╭──

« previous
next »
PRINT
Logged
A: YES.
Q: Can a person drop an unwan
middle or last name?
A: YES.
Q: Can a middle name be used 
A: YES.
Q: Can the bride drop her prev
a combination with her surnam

╰──

[Exercise instructions] Exact copy required. Repeat the material above in full.

[Exercise solution]
« previous
next »
PRINT
Logged
A: YES.
Q: Can a person drop an unwan
middle or last name?
A: YES.
Q: Can a middle name be used 
A: YES.
Q: Can the bride drop her prev
a combination with her surnam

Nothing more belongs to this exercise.